DATASET EXCERPTS:

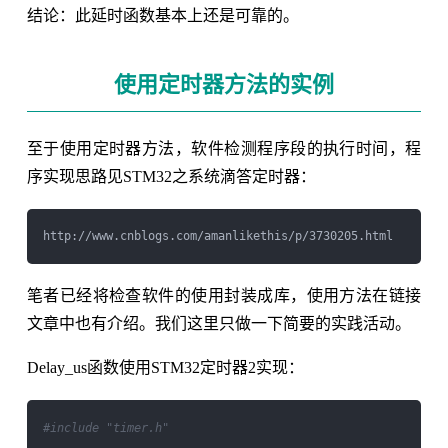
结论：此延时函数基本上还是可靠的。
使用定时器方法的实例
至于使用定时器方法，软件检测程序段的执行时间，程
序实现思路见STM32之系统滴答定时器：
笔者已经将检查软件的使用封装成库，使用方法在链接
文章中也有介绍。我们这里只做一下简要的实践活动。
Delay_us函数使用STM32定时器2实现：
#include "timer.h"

...

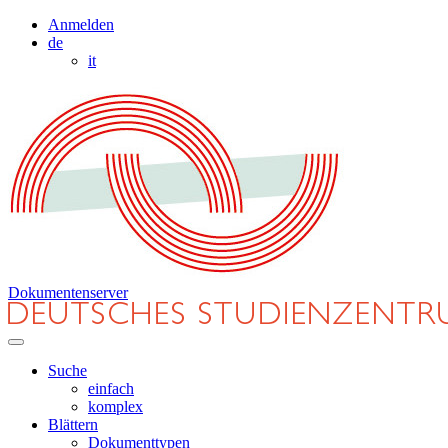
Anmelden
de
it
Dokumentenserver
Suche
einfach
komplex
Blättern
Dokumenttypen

PROBLEM TO SOLVE: Using the data above, print exactly the lines from the line that contains "Dokumentenserver" through the line that contains "Dokumenttypen", with both included.

ANSWER SECTION:
Dokumentenserver
Suche
einfach
komplex
Blättern
Dokumenttypen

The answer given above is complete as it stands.